Materials provided
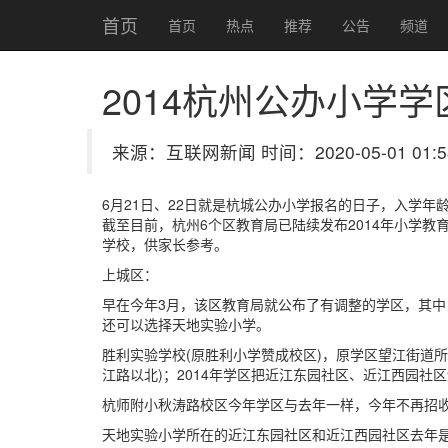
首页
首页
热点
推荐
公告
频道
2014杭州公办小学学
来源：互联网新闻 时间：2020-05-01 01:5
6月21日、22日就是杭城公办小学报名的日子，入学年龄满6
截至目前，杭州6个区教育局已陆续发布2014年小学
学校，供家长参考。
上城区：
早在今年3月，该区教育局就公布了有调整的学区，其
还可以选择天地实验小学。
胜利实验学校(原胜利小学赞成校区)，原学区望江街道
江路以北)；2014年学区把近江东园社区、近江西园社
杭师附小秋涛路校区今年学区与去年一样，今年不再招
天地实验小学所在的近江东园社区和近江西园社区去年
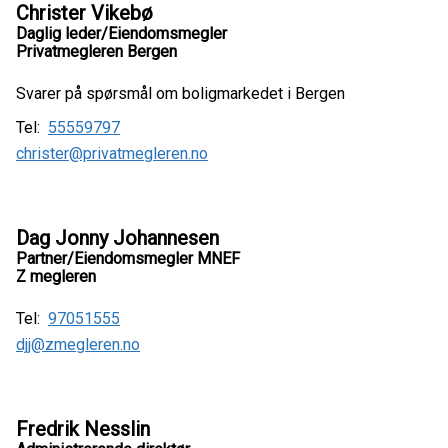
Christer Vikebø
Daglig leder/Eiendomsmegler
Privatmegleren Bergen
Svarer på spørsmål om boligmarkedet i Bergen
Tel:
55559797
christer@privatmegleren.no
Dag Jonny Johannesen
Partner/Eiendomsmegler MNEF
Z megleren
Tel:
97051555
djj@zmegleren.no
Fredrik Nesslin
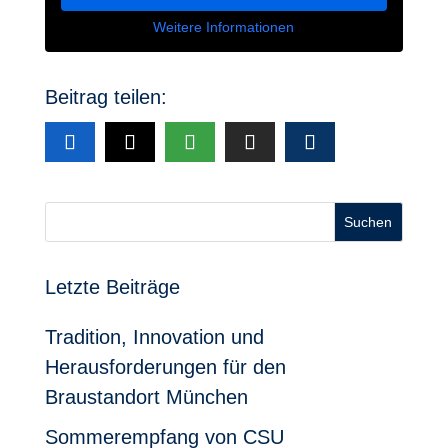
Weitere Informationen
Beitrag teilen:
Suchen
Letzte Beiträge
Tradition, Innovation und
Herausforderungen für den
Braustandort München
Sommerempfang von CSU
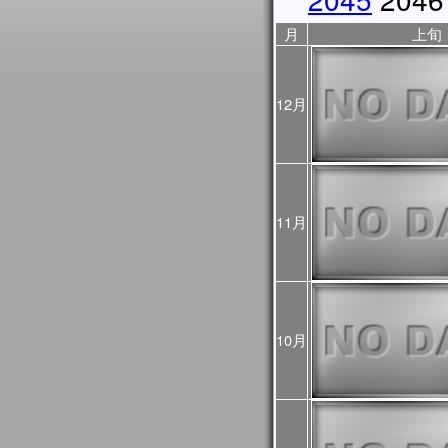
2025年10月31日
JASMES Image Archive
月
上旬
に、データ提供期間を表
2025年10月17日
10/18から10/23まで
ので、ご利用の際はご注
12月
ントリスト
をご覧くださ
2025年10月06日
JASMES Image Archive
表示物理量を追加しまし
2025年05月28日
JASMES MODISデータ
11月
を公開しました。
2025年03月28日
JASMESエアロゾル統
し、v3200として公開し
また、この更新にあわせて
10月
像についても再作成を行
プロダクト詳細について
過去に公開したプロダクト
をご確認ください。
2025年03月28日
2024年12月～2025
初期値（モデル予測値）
...
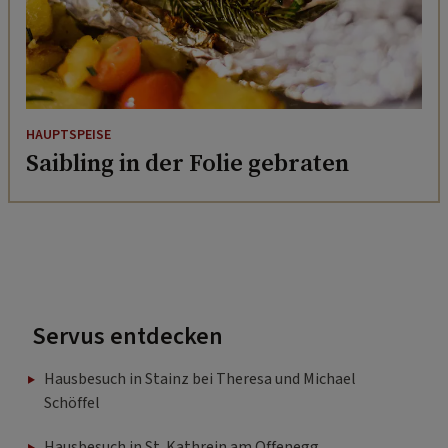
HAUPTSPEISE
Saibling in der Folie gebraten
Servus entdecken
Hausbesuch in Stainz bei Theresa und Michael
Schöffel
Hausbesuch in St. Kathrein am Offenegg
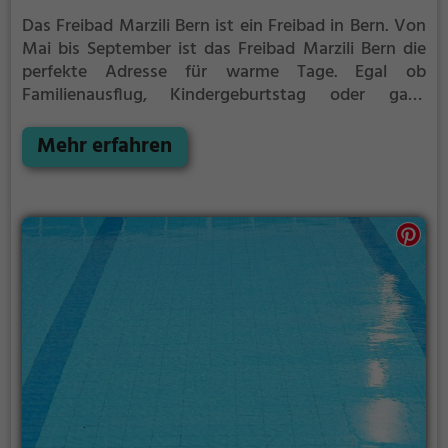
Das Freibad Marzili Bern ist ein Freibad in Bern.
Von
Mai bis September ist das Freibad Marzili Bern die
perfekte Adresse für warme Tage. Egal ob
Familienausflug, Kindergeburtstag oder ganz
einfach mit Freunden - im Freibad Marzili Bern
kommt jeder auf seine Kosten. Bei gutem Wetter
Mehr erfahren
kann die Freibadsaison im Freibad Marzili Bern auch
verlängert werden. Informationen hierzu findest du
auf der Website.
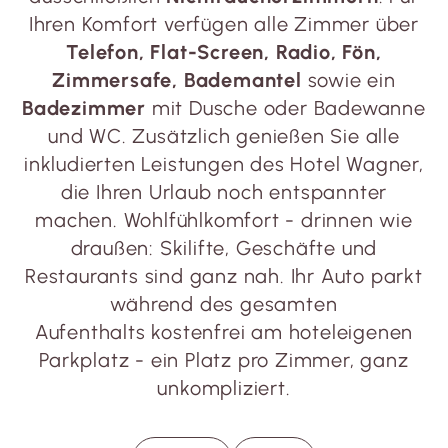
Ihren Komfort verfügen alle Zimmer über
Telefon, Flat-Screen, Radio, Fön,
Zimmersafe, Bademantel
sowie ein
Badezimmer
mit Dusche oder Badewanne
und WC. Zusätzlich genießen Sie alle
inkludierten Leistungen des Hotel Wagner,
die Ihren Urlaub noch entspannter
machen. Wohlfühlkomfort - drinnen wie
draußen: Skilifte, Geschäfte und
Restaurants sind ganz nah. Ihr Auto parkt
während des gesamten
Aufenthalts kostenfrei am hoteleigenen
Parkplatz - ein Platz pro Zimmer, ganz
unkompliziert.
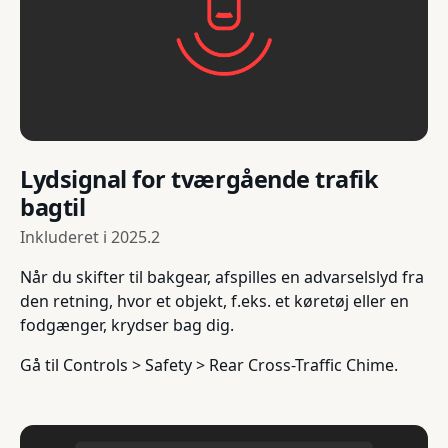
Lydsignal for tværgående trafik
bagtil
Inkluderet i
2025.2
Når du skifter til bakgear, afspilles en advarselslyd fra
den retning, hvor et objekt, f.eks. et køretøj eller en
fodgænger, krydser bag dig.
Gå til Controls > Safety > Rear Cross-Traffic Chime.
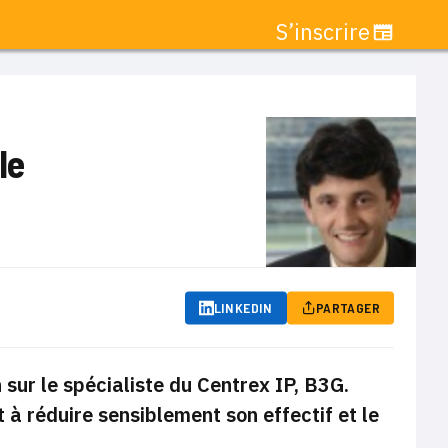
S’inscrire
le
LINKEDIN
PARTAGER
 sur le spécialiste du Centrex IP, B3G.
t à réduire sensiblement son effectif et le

Instructions to follow
In the records above, find the line with "Herausforderungen für den" and the line with "初期値（モデル予測値）", then restate word for word only those two lines and all lines between, omitting pictures.

Answer space
Herausforderungen für den
Braustandort München
Sommerempfang von CSU
2025年10月31日
JASMES Image Archive
月
上旬
に、データ提供期間を表
2025年10月17日
10/18から10/23まで
ので、ご利用の際はご注
12月
ントリスト
をご覧くださ
2025年10月06日
JASMES Image Archive
表示物理量を追加しまし
2025年05月28日
JASMES MODISデータ
11月
を公開しました。
2025年03月28日
JASMESエアロゾル統
し、v3200として公開し
また、この更新にあわせて
10月
像についても再作成を行
プロダクト詳細について
過去に公開したプロダクト
をご確認ください。
2025年03月28日
2024年12月～2025
初期値（モデル予測値）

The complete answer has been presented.